SANTA FE, NM – April 19, 2017 – For Immediate Release. Fire managers on the Santa Fe National Forest (SFNF) said today that the prescribed burn implemented one week ago in the Santa Fe Municipal Watershed successfully met objectives, removing heavy fuels to reduce the risk of high-intensity wildfire and restore the landscape to historic conditions.
Although aerial and hand ignitions were completed on April 11, the 340-acre treatment area still has a few interior pockets of fuel that are smoldering, which may create visible smoke in the Santa Fe metro area. Fire crews are monitoring the treatment area between the Nichols and McClure Reservoirs on a daily basis.
“Approximately 40 percent of the City of Santa Fe’s water supply originates on the Santa Fe National Forest,” SFNF Forest Supervisor James Melonas said. “Sustaining these vital ecosystems is an important part of our mission, and we are fortunate to have strong support from our partners, most notably the City of Santa Fe.”

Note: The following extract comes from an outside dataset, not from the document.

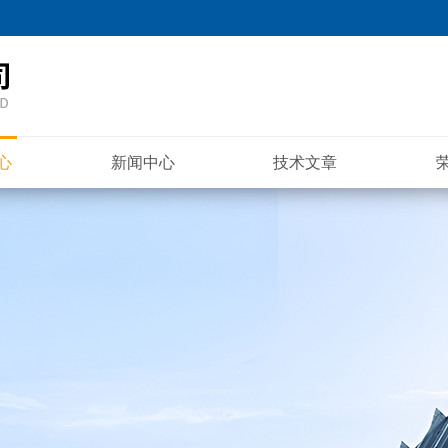
心
新闻中心
技术文章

Melonas also thanked the public for its support. “We recognize that the inevitable smoke from a burn so close to the community is difficult for many people. We are working closely with our partner agencies at the city and the state to manage smoke impacts from prescribed burns and maintain acceptable air quality.”

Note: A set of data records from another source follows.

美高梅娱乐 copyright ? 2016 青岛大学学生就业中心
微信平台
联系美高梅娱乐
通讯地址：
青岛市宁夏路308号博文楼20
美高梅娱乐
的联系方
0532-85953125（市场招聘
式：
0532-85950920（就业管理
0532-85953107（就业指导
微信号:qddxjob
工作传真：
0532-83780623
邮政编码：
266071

Historically, low-intensity wildfires burned through ponderosa pine forests like the Watershed every seven to 15 years as part of a natural cycle that removed leaf litter, eradicated disease and thinned the understory, making room for new growth. Prescribed fires are one of the most effective tools available to resource managers for restoring fire-adapted ecosystems like the SFNF by applying low-intensity fire to the landscape under specific conditions within predetermined boundaries.